**Exercise goal**
Further down are entries; set down exactly and only the lines from the one with "end of the year." up to and including the one with "(530) 755-0055", dropping each picture.

=== Begin Enclosure ===

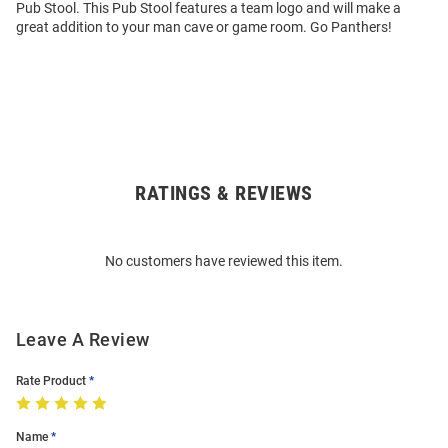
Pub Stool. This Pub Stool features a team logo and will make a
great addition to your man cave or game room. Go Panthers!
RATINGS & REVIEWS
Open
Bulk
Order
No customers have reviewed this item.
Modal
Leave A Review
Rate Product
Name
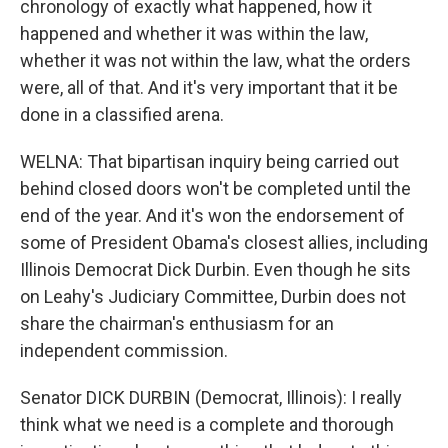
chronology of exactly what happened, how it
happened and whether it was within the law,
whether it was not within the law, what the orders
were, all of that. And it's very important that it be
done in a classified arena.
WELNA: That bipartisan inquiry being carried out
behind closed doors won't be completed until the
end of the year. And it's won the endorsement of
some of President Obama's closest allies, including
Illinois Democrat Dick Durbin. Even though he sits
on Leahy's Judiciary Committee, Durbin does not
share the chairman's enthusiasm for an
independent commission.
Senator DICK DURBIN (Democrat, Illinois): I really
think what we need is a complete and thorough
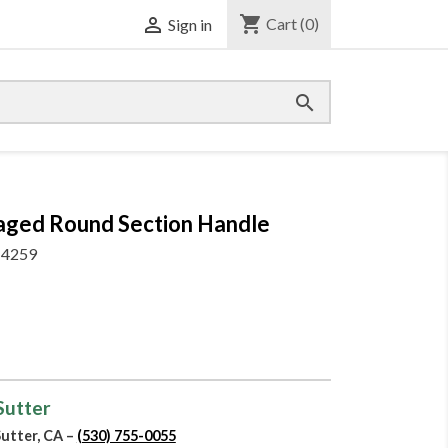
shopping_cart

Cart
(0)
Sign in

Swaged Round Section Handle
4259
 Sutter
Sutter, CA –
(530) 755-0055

=== End Enclosure ===
=== Begin Enclosure ===

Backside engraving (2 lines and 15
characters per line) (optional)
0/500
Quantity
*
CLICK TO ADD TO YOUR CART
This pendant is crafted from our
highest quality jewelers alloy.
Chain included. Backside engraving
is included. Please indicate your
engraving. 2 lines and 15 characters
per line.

=== End Enclosure ===

**Your solution**
end of the year. And it's won the endorsement of
some of President Obama's closest allies, including
Illinois Democrat Dick Durbin. Even though he sits
on Leahy's Judiciary Committee, Durbin does not
share the chairman's enthusiasm for an
independent commission.
Senator DICK DURBIN (Democrat, Illinois): I really
think what we need is a complete and thorough
shopping_cart

Cart
(0)
Sign in

Swaged Round Section Handle
4259
 Sutter
Sutter, CA –
(530) 755-0055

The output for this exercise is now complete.